Jeannette Hyde 

Beware that 15 minutes

Jeannette Hyde: Anyone who has seen the first two episodes couldn't help being shocked by the close resemblance of the Holiday Autos call centre to a slave galley.
  
  


Crikey! Car-hire broker Holiday Autos has been braying in the trade press that its bookings have jumped 40 per cent following the first showing of a fly-on-the-wall documentary about the company. Chairman and chief executive Clive Jacobs claims that he has been inundated with positive letters and even job applications after The Secret Life Of The Office was shown on BBC2.

Er... was he being ironic? Was he joking? Or does he just have loads of sycophantic friends? Anyone who has seen the first two episodes couldn't help being shocked by the close resemblance of the Holiday Autos call centre to a slave galley.

While management denied treating staff like children (despite rules requiring workers to pour the remainder of a Coke can down the sink and crunch it in half before disposal and to refrain from consuming so much as a cough sweet), the staff bitterly complained to the cameras that they were indeed being treated like kids. Worse actually. A six-point email was sent to the headphone brigade commanding them to only leave their desks if they had an official excuse - ie, going to the loo, to lunch or talking to a manager etc. Following the move to a new office they were also banned from displaying personal objects such as pictures and cuddly toys on their desks. Meanwhile a self-satisfied Jacobs was seen swanning around his brand-new luxury office suite admiring the mahogany furniture which had been designed to resemble organ pipes.

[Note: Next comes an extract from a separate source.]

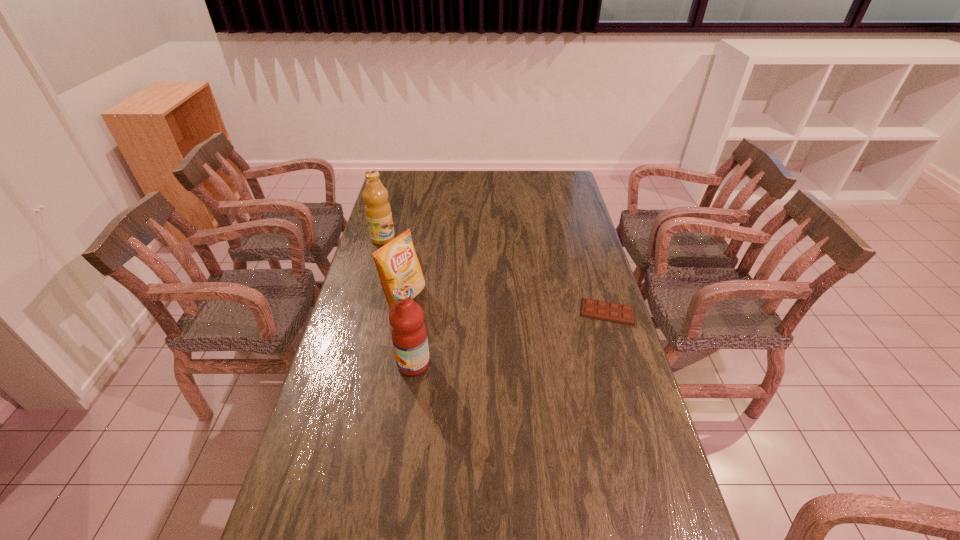 The width and height of the screenshot is (960, 540). Find the location of `object that is the closest to the rightmost object`. object that is the closest to the rightmost object is located at coordinates (408, 331).

Identify which object is the nearest to the crisp (potato chip). Please provide its 2D coordinates. Your answer should be formatted as a tuple, i.e. [(x, y)], where the tuple contains the x and y coordinates of a point satisfying the conditions above.

[(408, 331)]

Locate an element on the screen. vacant area that satisfies the following two spatial constraints: 1. on the front side of the olive oil; 2. on the left side of the crisp (potato chip) is located at coordinates (367, 298).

Smug board members brainstormed phrases on to a flip chart such as 'can do', 'fair' and 'generous...' to describe their company. You wondered if there was a lift between the ground floor and the boardroom and if they'd ever peeped into the sweatshop office in between. The last thing anyone but a masochist would do is apply for a job on the sales floor (or worse, customer services) after seeing this programme.

Holiday Autos's name will be elevated to household status by this programme, but with mud attached. Whatever your temptations to vanity, letting the cameras in is a risky business. Remember the BBC documentary Holiday Reps? Applications for holiday rep jobs with Sunset Holidays dropped by nearly 50 per cent after that.

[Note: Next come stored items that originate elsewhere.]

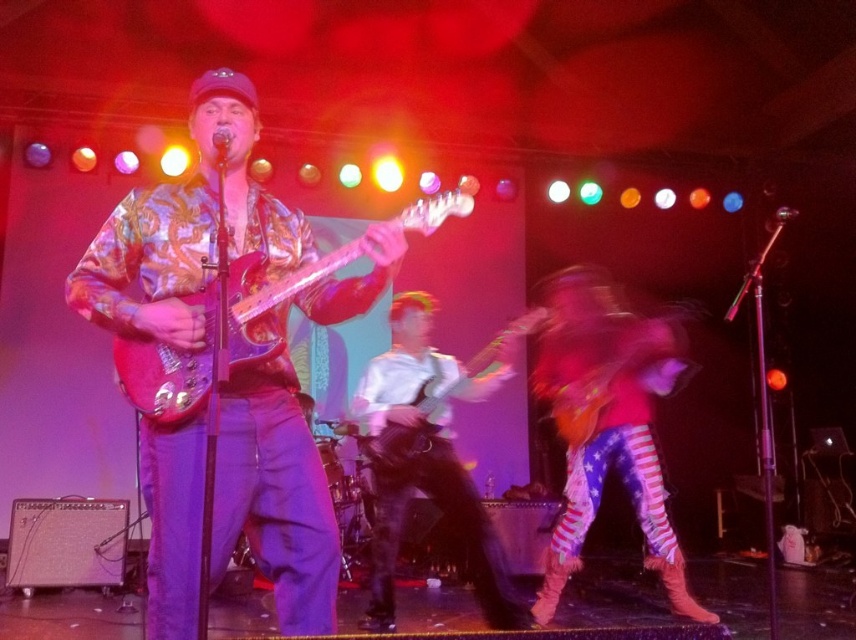 Question: Which point is closer to the camera?

Choices:
 (A) glossy wood guitar at center
 (B) shiny metallic guitar at center
 (C) pink metallic guitar at center

Answer: (C)

Question: Is pink metallic guitar at center to the right of glossy wood guitar at center from the viewer's perspective?

Choices:
 (A) yes
 (B) no

Answer: (B)

Question: Among these points, which one is nearest to the camera?

Choices:
 (A) (147, 352)
 (B) (421, 374)
 (C) (379, 262)

Answer: (A)

Question: Is metallic floral shirt at center further to camera compared to shiny metallic guitar at center?

Choices:
 (A) yes
 (B) no

Answer: (B)

Question: Which object is closer to the camera taking this photo?

Choices:
 (A) pink metallic guitar at center
 (B) white glossy guitar at center
 (C) glossy wood guitar at center
 (D) shiny metallic guitar at center

Answer: (A)

Question: Can you confirm if white glossy guitar at center is smaller than shiny metallic guitar at center?

Choices:
 (A) no
 (B) yes

Answer: (A)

I've booked a car many times through Holiday Autos. Their prices are cheap and the service, in my experience, faultless. But watching this programme put me off the company - especially when you saw the hundreds of complaints made each week. Maybe the incidents and dramas portrayed are common to most travel call centres, but seeing this was an illusion shatterer. A bit like when you're walking down the corridor of a posh hotel and a service door swings back, letting you glimpse the rubbish, grubby walls and concrete stairs.

Entrepreneur Clive Jacobs has come a long way in the 15 years or so since he set up Holiday Autos. Before then, many holidaymakers waited until they reached their holiday destination to book a car from a local company rather than booking it beforehand through a broker at discount prices. I don't doubt bookings are going well right now, as there is a mass exodus of people escaping the dreary British summer. But beware the docusoaps. They can bring the curse of Hello! with them and are hard to live down.